Awal mula saya jatuh sakit, sejak seringnya berkemih. Sekalinya menuntaskan peristiwa tersebut, terkadang air seni di dalamnya berwarna seperti teh atau lebih kemerahan bahkan jika kedapatan dalam keadaan jernih pun terdapat beberapa bulir merah seperti agar-agar.
Karena keluarga sudah mengetahui keberadaan karakter yang berbeda, kakak pengais bungsu memberi saya usul, sebagaimana sebelum abang jatuh sakit parah, beliau menyarankan,
“Ki, test HIV aja, ya?”
Saya menuruti kemauan kakak pengais bungsu dan melaksanakan pesan dari abang yang baru terlaksana setelah sekian lama. Saya lantas menonton Youtube mengenai prosedur bagaimana tes HIV dilakukan. Usai menonton, saya berkesimpulan apabila tes HIV sama seperti tes ambil sampel darah, hanya saja tidak perlu puasa dan penting dihadirkanya konseling sebelum dan sesudah tes berlangsung.

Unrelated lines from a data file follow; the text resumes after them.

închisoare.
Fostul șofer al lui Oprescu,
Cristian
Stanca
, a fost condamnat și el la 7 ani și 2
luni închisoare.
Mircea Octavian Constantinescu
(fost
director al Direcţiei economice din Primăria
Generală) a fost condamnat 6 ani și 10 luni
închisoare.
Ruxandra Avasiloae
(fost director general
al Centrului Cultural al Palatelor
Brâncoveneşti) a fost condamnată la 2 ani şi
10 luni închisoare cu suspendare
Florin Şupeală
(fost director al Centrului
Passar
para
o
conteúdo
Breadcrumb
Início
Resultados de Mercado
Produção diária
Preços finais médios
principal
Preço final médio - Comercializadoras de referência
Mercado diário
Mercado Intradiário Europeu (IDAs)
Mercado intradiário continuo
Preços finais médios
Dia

Tiga hari menjelang ulangtahun, saya mengikuti tes tersebut di laboratorium rumah sakit swasta ternama di kota kecil timur Pulau Jawa. Sebelum saya menjalani tes, saya dihadapkan dengan surat bermaterai di lobi laboratorium. Saya tercengang, tidak seperti yang ditonton di Youtube. Apa mungkin ini bagian dari S.O.P[1] laboratorium rumah sakit yang diikuti ini?
Setelah diambil sampel darahnya, pihak rumah sakit tidak memberikan konseling sedetik pun. Tak heran apabila pria kurus ini masih duduk menunggu. Tetapi perawat—yang telah mengambil sampel darah saya—mengatakan bahwa pengambilan sampel darah telah usai. Tidak ada konseling sama sekali.

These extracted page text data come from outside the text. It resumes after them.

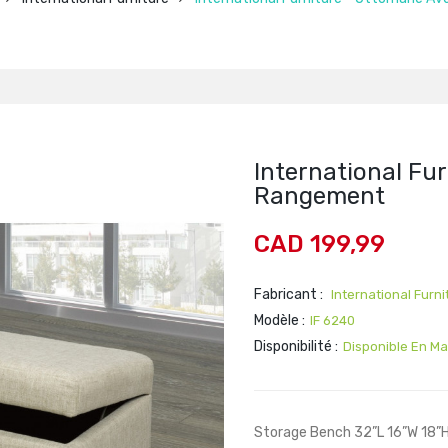
International Fu
Rangement
CAD 199,99
Fabricant :
International Furni
Modèle :
IF 6240
Disponibilité :
Disponible En M
Storage Bench 32”L 16”W 18”HB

“Ki, bayarnya mahal tahu!” ucap kakak pengais bungsu di perjalanan pulang setelah menemani dari laboratorium.
Semakin terkejut apa yang saya pikirkan, mengapa dikenakan biaya. Setahu saya dari akun Twitter para gay yang aktif kegiatan seksnya, mereka menjalani tes yang serupa, tanpa biaya sekoin rupiah pun. Apa mereka pengguna asuransi, sehingga dimudahkan urusannya, dibanding saya yang pada saat itu belum mengikuti asuransi.
Saya lebih mengabaikan masalah tersebut, toh salah saya juga yang tidak mengikuti asuransi. Saya hanya ingin tahu bagaimana hasil tes tersebut. Pertama kali saya ketahui tentang keharusan menggali informasi seluk-beluk tes HIV. Dalam referensi yang saya baca, biasanya tes HIV dilakukan dua kali pemeriksaan. Sebab pemeriksaan pertama biasanya terdapat kekeliruan, lalu kedua kalinya barulah bisa dikatakan vonis HIV atau bukan HIV.

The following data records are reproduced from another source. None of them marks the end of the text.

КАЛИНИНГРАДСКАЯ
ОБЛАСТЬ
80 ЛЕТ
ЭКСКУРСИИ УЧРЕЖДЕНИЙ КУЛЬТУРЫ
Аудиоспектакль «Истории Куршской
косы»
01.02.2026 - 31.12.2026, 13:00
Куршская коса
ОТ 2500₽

Wah berarti aku diambil darah dua kali dan bolak-balik ke rumah sakit yang sama. Tetapi dugaan saya ini meleset. Kakak pengais bungsu bilang, sampel darah saya diteliti dua kali di rumah sakit yang berbeda, tidak perlu saya dilakukan tes sekali lagi. Sebab di rumah sakit yang tadi saya kunjungi kurang lengkap fasilitasnya.
Tinggal menunggu hasil sembari saya mengharapkan hadiah apa yang akan diberi. Namun jika keadaan yang sering bolak-balik rumah sakit, mustahil saya diberikan hadiah dari kakak terdekat itu. Utamanya memang karena saya yang salah, tidak berterusterang gejala yang saya derita apa selama ini dan tidak segera berobat di Bandung.
Padahal saya niatnya kalau terus terang sama seperti yang sedang mengeluh. Aa Abdur Rahman—sosok abang—walaupun, beliau sakit keras, beliau tidak pernah mengeluh. Serta Teh Triwati malas berurusan dengan adiknya ini. Alasan saya terlambat dalam berobat, karena membayar dokternya yang terbilang tidak murah. Sementara dalam pikiran saya lainnya, saya sebenarnya tidak mau merepotkan orangtua terus menerus.
“Kan ibu kaya, masak sih kamu gak mampu berobat?” ucap Kak Pamungkas Putra, sang kakak ipar, suami kakak pengais bungsu.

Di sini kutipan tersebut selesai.